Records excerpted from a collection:
= = =

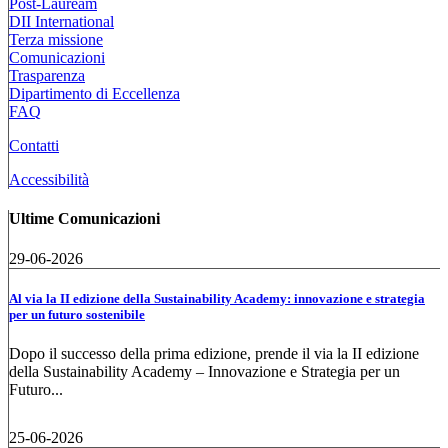
Post-Lauream
DII International
Terza missione
Comunicazioni
Trasparenza
Dipartimento di Eccellenza
FAQ
Contatti
Accessibilità
Ultime Comunicazioni
29-06-2026
Al via la II edizione della Sustainability Academy: innovazione e strategia
per un futuro sostenibile
Dopo il successo della prima edizione, prende il via la II edizione
della Sustainability Academy – Innovazione e Strategia per un
Futuro...
25-06-2026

= = =

- EXERCISE GOAL -
Those lines above that contain the string "della" should be returned.

- COMPLETED EXERCISE -
Al via la II edizione della Sustainability Academy: innovazione e strategia
Dopo il successo della prima edizione, prende il via la II edizione
della Sustainability Academy – Innovazione e Strategia per un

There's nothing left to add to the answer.